▸ Instructions to follow
Only the lines of the data holding the string "yang" need to be returned.

++++++++++

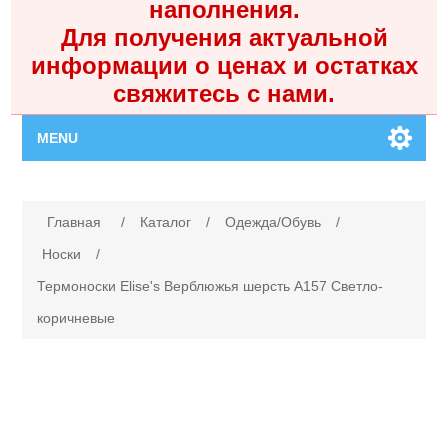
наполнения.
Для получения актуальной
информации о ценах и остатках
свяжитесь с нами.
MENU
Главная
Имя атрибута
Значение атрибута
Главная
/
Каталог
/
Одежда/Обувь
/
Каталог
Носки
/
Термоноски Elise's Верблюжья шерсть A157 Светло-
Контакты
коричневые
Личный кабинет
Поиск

++++++++++

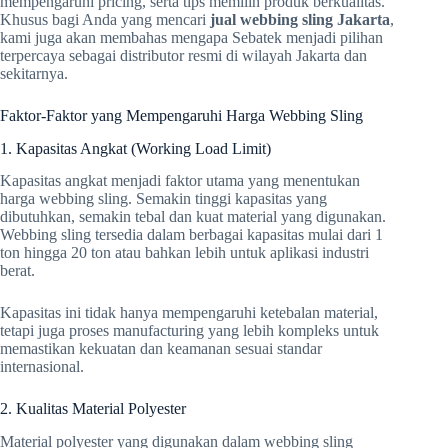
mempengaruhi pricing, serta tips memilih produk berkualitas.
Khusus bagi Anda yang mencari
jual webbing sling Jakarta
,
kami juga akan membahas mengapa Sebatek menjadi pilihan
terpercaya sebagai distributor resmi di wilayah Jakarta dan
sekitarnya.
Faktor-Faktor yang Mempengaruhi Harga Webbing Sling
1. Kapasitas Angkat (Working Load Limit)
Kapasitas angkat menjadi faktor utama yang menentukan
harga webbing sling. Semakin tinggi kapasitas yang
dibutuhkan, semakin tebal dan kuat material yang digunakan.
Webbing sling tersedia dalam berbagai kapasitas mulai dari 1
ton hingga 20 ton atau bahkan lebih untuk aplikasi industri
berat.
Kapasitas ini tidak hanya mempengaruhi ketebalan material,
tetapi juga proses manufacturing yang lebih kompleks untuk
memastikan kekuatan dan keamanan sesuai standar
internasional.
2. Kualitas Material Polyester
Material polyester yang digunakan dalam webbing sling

++++++++++

▸ Solution to this task
Khusus bagi Anda yang mencari
Faktor-Faktor yang Mempengaruhi Harga Webbing Sling
Kapasitas angkat menjadi faktor utama yang menentukan
harga webbing sling. Semakin tinggi kapasitas yang
dibutuhkan, semakin tebal dan kuat material yang digunakan.
tetapi juga proses manufacturing yang lebih kompleks untuk
Material polyester yang digunakan dalam webbing sling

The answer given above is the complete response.